About the American intervention in Santo Domingo, it goes something like this:
1. Trujillo is killed in May 1961.
2. Juan Bosch is elected president in Decmber 1962.
3. Juan Bosch is taken out of power by a military coup in 1963. He leaves in exile to Puerto Rico.
4. A triumvirate takes power in the Dominican Republic, but soon they are at each other's throats and civil war ensues.
5. John Kennedy is killed in November 1964.
6. Johnson, "avoiding a 2nd Cuba" sends troops to stop the fighting in Santo Domingo and "protect US citizens" in 1965.
7. Sponsored by the US, there are elections held in DR. Bosch and Joaquin Balaguer (who was Trujillo's right-hand man)are the candidates for presidency. Balaguer wins with 57% of the vote in 1966.
8. Most Dominicans of that era hate the US for having invaded their country and will never forgive them.
Of course, there is much more to it than that, but it would be too long to write here. And yes, some older Dominicans are still reluctant about critizicing any present government too loudly for fear of some type of retribution.
From Puerto Rico,
Rafael
From Puerto Rico,
Rafael

John K said...

Thanks for the breakdown, Rafael!

I actually wrote a little about the invasion last summer after I got back from DR. A number of Dominicans protested the US invasion, which was the second time the US had invaded the country. These Dominican patriots were led by Col. Francisco Caamaño Deñó, who was a leader of the Constitutionalistas, the anti-Trujillo forces. They ousted the pro-Balaguer Triumvirate that had overthrown Balaguer, and then held off the rest of the Dominican military until the US (aided by Brazil) invaded. He then subsequently and briefly became the president before yielding to the head of the Chamber of Deputies; Caamaño's goal was to restore Bosch to the presidency he'd legitimately won in 1963.
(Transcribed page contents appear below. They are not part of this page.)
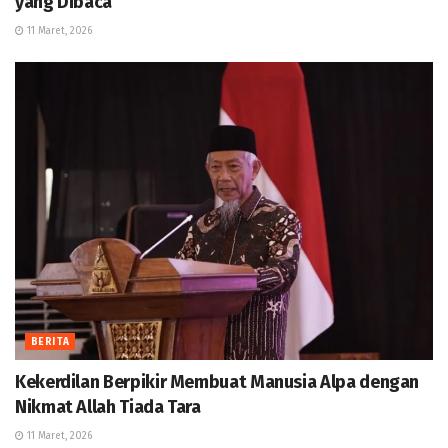
yang Dibaca
11 Maret, 2026
BERITA
Kekerdilan Berpikir Membuat Manusia Alpa dengan
Nikmat Allah Tiada Tara
11 Maret, 2026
Caamaño's office was on El Conde, which was the center of the "Constitutional Sector," if you can believe that! But eventually the US ousted the Constitutionalistas, seized control all of Santo Domingo, and forced UN and OAS-approved elections (sound familiar?), which led to (right-wing) Joaquin Balaguer's election. (Balaguer, by the way, had been a functionary of Trujillo AND the choice of the Triumvirate who overthrew Trujillo.)

Caamaño eventually went into exile in Britain but was later captured and murdered when he attempted a coup in 1973. If you walk down Av. Bolívar in Gazcue, you can actually see a mural of Che Guevara and Caamaño on the side of one of the buildings. I had seen his face on something else in the DR, and took a picture of it, but then I had to figure out who he was. He's one of the major heroes of the Dominican left.

John K said...

Oops, that should say, the pro-Balaguer Triumvirate that had overthrown TRUJILLO's government!